◆ ACTIVITY: An exact copy of the entries is required, excluding any pictures.

Saved entries
*-*-*
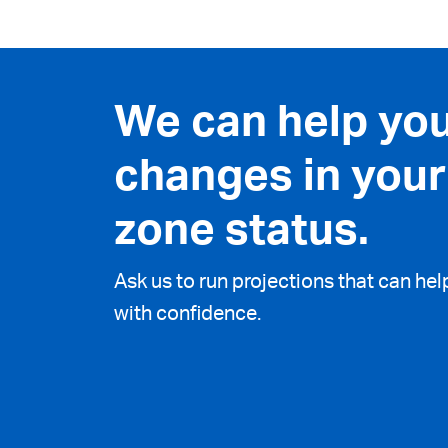
We can help yo
changes in your
zone status.
Ask us to run projections that can he
with confidence.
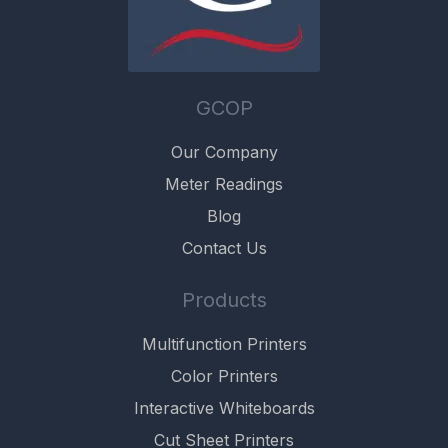
GCOP
Our Company
Meter Readings
Blog
Contact Us
Products
Multifunction Printers
Color Printers
Interactive Whiteboards
Cut Sheet Printers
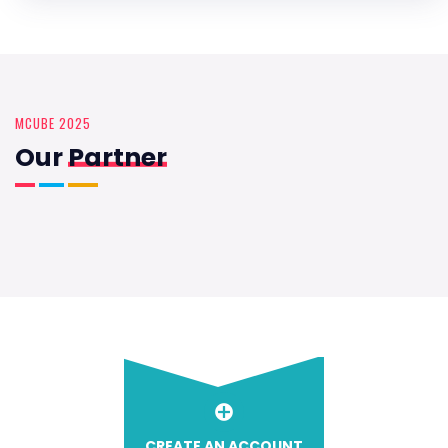
MCUBE 2025
Our
Partner
CREATE AN ACCOUNT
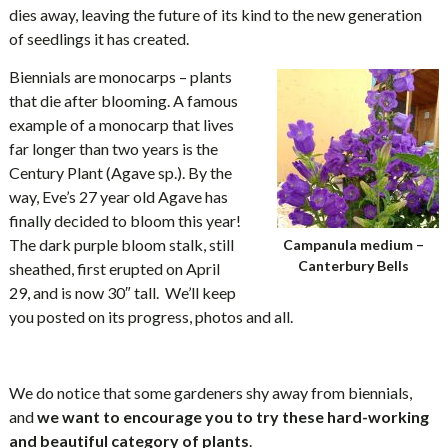
dies away, leaving the future of its kind to the new generation
of seedlings it has created.
Biennials are monocarps – plants
that die after blooming. A famous
example of a monocarp that lives
far longer than two years is the
Century Plant (Agave sp.). By the
way, Eve’s 27 year old Agave has
finally decided to bloom this year!
The dark purple bloom stalk, still
Campanula medium –
Canterbury Bells
sheathed, first erupted on April
29, and is now 30″ tall. We’ll keep
you posted on its progress, photos and all.
We do notice that some gardeners shy away from biennials,
and
we want to encourage you to try these hard-working
and beautiful category of plants
.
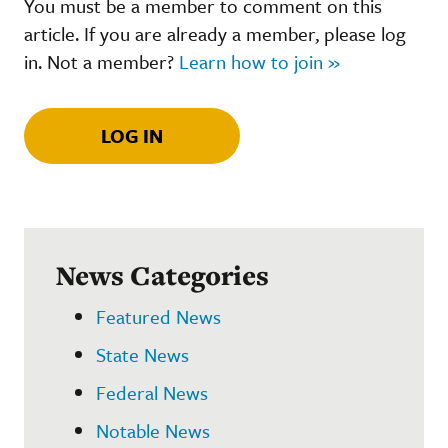
You must be a member to comment on this
article. If you are already a member, please log
in. Not a member?
Learn how to join »
LOG IN
News Categories
Featured News
State News
Federal News
Notable News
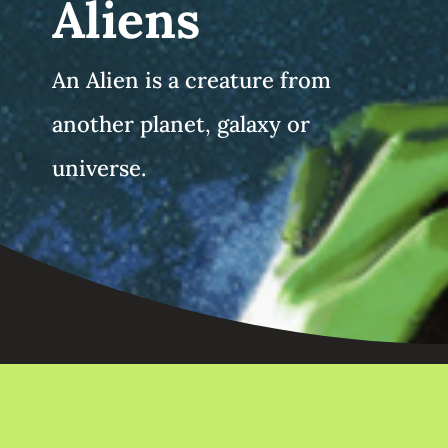
Aliens
An Alien is a creature from
another planet, galaxy or
universe.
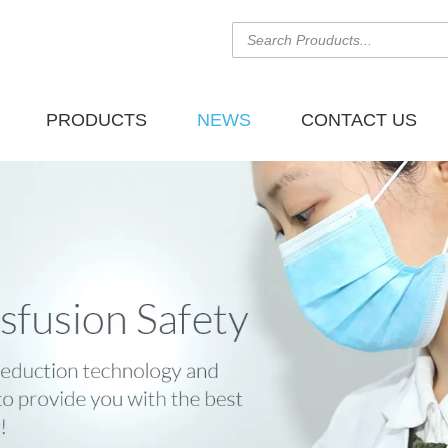
PRODUCTS
NEWS
CONTACT US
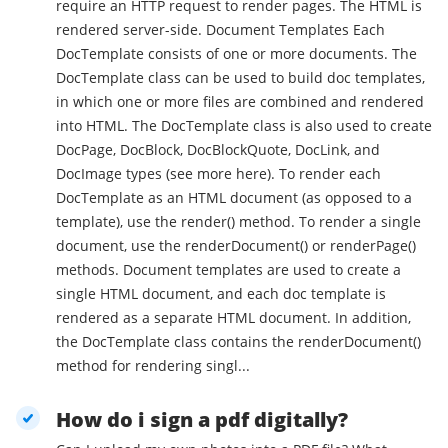
require an HTTP request to render pages. The HTML is
rendered server-side. Document Templates Each
DocTemplate consists of one or more documents. The
DocTemplate class can be used to build doc templates,
in which one or more files are combined and rendered
into HTML. The DocTemplate class is also used to create
DocPage, DocBlock, DocBlockQuote, DocLink, and
DocImage types (see more here). To render each
DocTemplate as an HTML document (as opposed to a
template), use the render() method. To render a single
document, use the renderDocument() or renderPage()
methods. Document templates are used to create a
single HTML document, and each doc template is
rendered as a separate HTML document. In addition,
the DocTemplate class contains the renderDocument()
method for rendering singl...
How do i sign a pdf digitally?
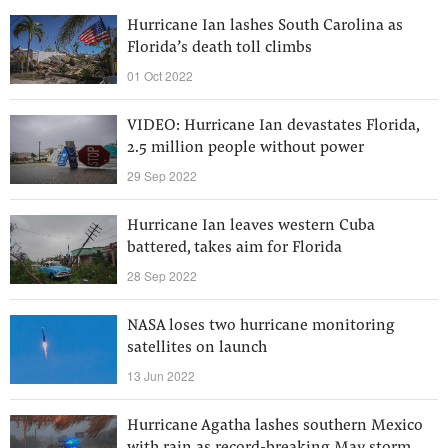
Hurricane Ian lashes South Carolina as
Florida’s death toll climbs
01 Oct 2022
VIDEO: Hurricane Ian devastates Florida,
2.5 million people without power
29 Sep 2022
Hurricane Ian leaves western Cuba
battered, takes aim for Florida
28 Sep 2022
NASA loses two hurricane monitoring
satellites on launch
13 Jun 2022
Hurricane Agatha lashes southern Mexico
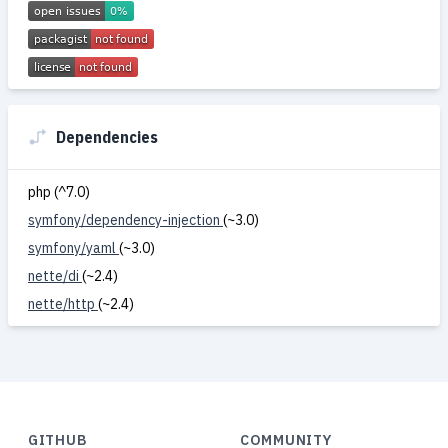
Dependencies
php (^7.0)
symfony/dependency-injection
(~3.0)
symfony/yaml
(~3.0)
nette/di
(~2.4)
nette/http
(~2.4)
GITHUB
COMMUNITY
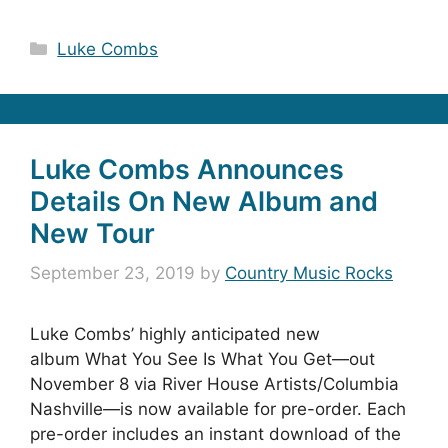
Categories
Luke Combs
Luke Combs Announces
Details On New Album and
New Tour
September 23, 2019
by
Country Music Rocks
Luke Combs’ highly anticipated new
album What You See Is What You Get—out
November 8 via River House Artists/Columbia
Nashville—is now available for pre-order. Each
pre-order includes an instant download of the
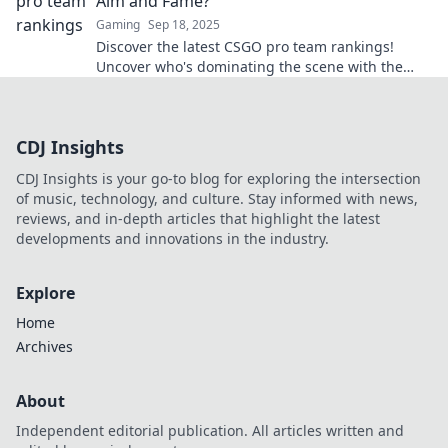
Aim and Fame?
Gaming
Sep 18, 2025
Discover the latest CSGO pro team rankings!
Uncover who's dominating the scene with the
best aim and undeniable fame. Don't miss out!
CDJ Insights
CDJ Insights is your go-to blog for exploring the intersection
of music, technology, and culture. Stay informed with news,
reviews, and in-depth articles that highlight the latest
developments and innovations in the industry.
Explore
Home
Archives
About
Independent editorial publication. All articles written and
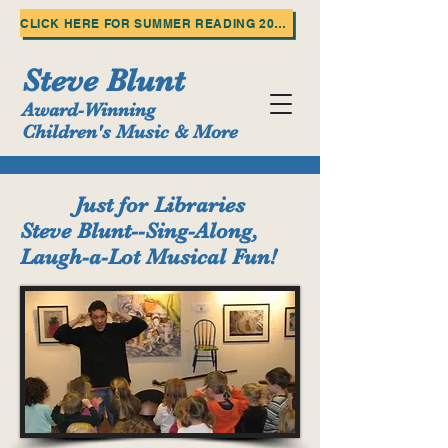
CLICK HERE FOR SUMMER READING 2025!
Steve Blunt
Award-Winning
Children's Music & More
Just for Libraries
Steve Blunt--Sing-Along,
Laugh-a-Lot Musical Fun!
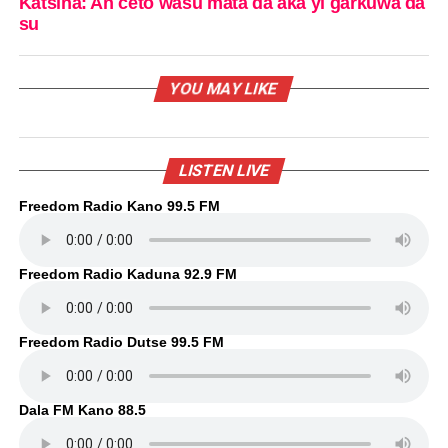
Katsina: An ceto wasu mata da aka yi garkuwa da
su
YOU MAY LIKE
LISTEN LIVE
Freedom Radio Kano 99.5 FM
Freedom Radio Kaduna 92.9 FM
Freedom Radio Dutse 99.5 FM
Dala FM Kano 88.5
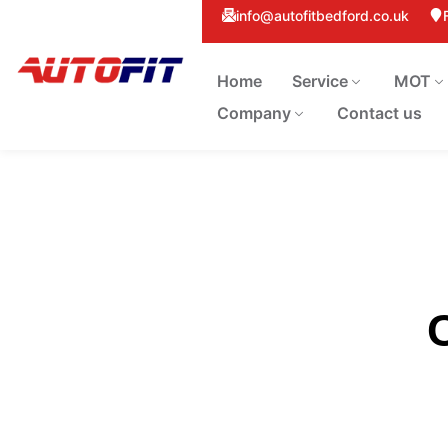
info@autofitbedford.co.uk
Home
Service
MOT
Company
Contact us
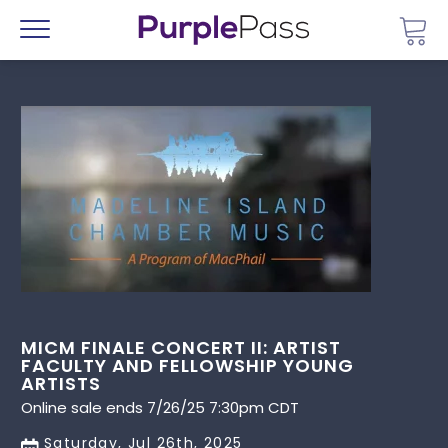
Go 
Menu
MICM FINALE CONCERT II: ARTIST
FACULTY AND FELLOWSHIP YOUNG
ARTISTS
Online sale ends 7/26/25 7:30pm CDT
Saturday, Jul 26th, 2025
*-*-*
◆ REPLY:
We can help yo
changes in your
zone status.
Ask us to run projections that can he
with confidence.
GCOP
Our Company
Meter Readings
Blog
Contact Us
Products
Multifunction Printers
Color Printers
Interactive Whiteboards
Cut Sheet Printers
MCUBE 2025
Our
Partner
CREATE AN ACCOUNT
dies away, leaving the future of its kind to the new generation
of seedlings it has created.
Biennials are monocarps – plants
that die after blooming. A famous
example of a monocarp that lives
far longer than two years is the
Century Plant (Agave sp.). By the
way, Eve’s 27 year old Agave has
finally decided to bloom this year!
The dark purple bloom stalk, still
Campanula medium –
Canterbury Bells
sheathed, first erupted on April
29, and is now 30″ tall. We’ll keep
you posted on its progress, photos and all.
We do notice that some gardeners shy away from biennials,
and
we want to encourage you to try these hard-working
and beautiful category of plants
.
You must be a member to comment on this
article. If you are already a member, please log
in. Not a member?
Learn how to join »
LOG IN
News Categories
Featured News
State News
Federal News
Notable News
Aliens
An Alien is a creature from
another planet, galaxy or
universe.
PRODUCTS
NEWS
CONTACT US
require an HTTP request to render pages. The HTML is
rendered server-side. Document Templates Each
DocTemplate consists of one or more documents. The
DocTemplate class can be used to build doc templates,
in which one or more files are combined and rendered
into HTML. The DocTemplate class is also used to create
DocPage, DocBlock, DocBlockQuote, DocLink, and
DocImage types (see more here). To render each
DocTemplate as an HTML document (as opposed to a
template), use the render() method. To render a single
document, use the renderDocument() or renderPage()
methods. Document templates are used to create a
single HTML document, and each doc template is
rendered as a separate HTML document. In addition,
the DocTemplate class contains the renderDocument()
method for rendering singl...
How do i sign a pdf digitally?
Hurricane Ian lashes South Carolina as
Florida’s death toll climbs
01 Oct 2022
VIDEO: Hurricane Ian devastates Florida,
2.5 million people without power
29 Sep 2022
Hurricane Ian leaves western Cuba
battered, takes aim for Florida
28 Sep 2022
NASA loses two hurricane monitoring
satellites on launch
13 Jun 2022
Hurricane Agatha lashes southern Mexico
Dependencies
php (^7.0)
symfony/dependency-injection
(~3.0)
symfony/yaml
(~3.0)
nette/di
(~2.4)
nette/http
(~2.4)
GITHUB
COMMUNITY
Categories
Luke Combs
Luke Combs Announces
Details On New Album and
New Tour
September 23, 2019
by
Country Music Rocks
Luke Combs’ highly anticipated new
album What You See Is What You Get—out
November 8 via River House Artists/Columbia
Nashville—is now available for pre-order. Each
pre-order includes an instant download of the
Aim and Fame?
Gaming
Sep 18, 2025
Discover the latest CSGO pro team rankings!
Uncover who's dominating the scene with the
best aim and undeniable fame. Don't miss out!
CDJ Insights
CDJ Insights is your go-to blog for exploring the intersection
of music, technology, and culture. Stay informed with news,
reviews, and in-depth articles that highlight the latest
developments and innovations in the industry.
Explore
Home
Archives
About
Independent editorial publication. All articles written and
CLICK HERE FOR SUMMER READING 2025!
Steve Blunt
Award-Winning
Children's Music & More
Just for Libraries
Steve Blunt--Sing-Along,
Laugh-a-Lot Musical Fun!
Katsina: An ceto wasu mata da aka yi garkuwa da
su
YOU MAY LIKE
LISTEN LIVE
Freedom Radio Kano 99.5 FM
Freedom Radio Kaduna 92.9 FM
Freedom Radio Dutse 99.5 FM
Dala FM Kano 88.5
info@autofitbedford.co.uk
Home
Service
MOT
Company
Contact us
Go 
Menu
MICM FINALE CONCERT II: ARTIST
FACULTY AND FELLOWSHIP YOUNG
ARTISTS
Online sale ends 7/26/25 7:30pm CDT
Saturday, Jul 26th, 2025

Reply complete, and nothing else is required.